Advanced Television

Japan’s “likely” recession will hit CE

March 22, 2011

By Chris Forrester

The Japanese earthquake and tsunami will “likely” push Japan into a “short and deep recession” affecting some Consumer Electronics sectors, according to a major report from investment bankers Morgan Stanley. The bank says Japan’s GDP will shrink by 1-3 per cent this year.

Morgan Stanley says that prior to the Japanese catastrophes the world was displaying “significant momentum and breadth with emerging markets motoring ahead nicely.” But life for many is now much more uncertain with supply chain disruptions perhaps causing more harm.

Specifically, the bank looks at Japan’s key business sectors. The report does not see too many problems in regards to telephony/communications handsets. Shipped stocks are good, with Ericsson (for example) having 69 days of inventory in its warehouses while Cisco has 37 days of stocks.

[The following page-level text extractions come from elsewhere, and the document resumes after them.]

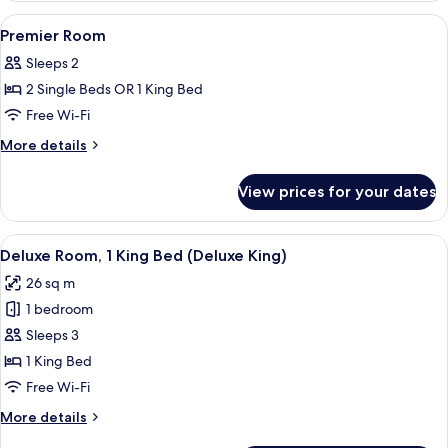
View
A hotel room with a bed, desk, chair, T
2
Premier Room
all
Sleeps 2
photos
2 Single Beds OR 1 King Bed
for
Premier
Free Wi-Fi
Room
More
More details
details
for
View prices for your dates
Premier
Room
View
A modern hotel room with a marble bat
5
Deluxe Room, 1 King Bed (Deluxe King)
all
26 sq m
photos
1 bedroom
for
Deluxe
Sleeps 3
Room,
1 King Bed
1
Free Wi-Fi
King
More
More details
Bed
details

It is in the world of Semiconductors that there are real risks, says the bank, given that one particular factory (Shin-Etsu Handotai) supplies some 15-20 per cent of the world’s supply. “The recent capacity tightness has led the supply chain, including semiconductor companies, to build excess inventories. Consequently, we believe the long-term risk is limited as inventories give the supply chain time to find alternative sources, or local suppliers time to restart or shift production. In the intermediate term, we believe that there is risk for some wafer tightness,” says Morgan Stanley.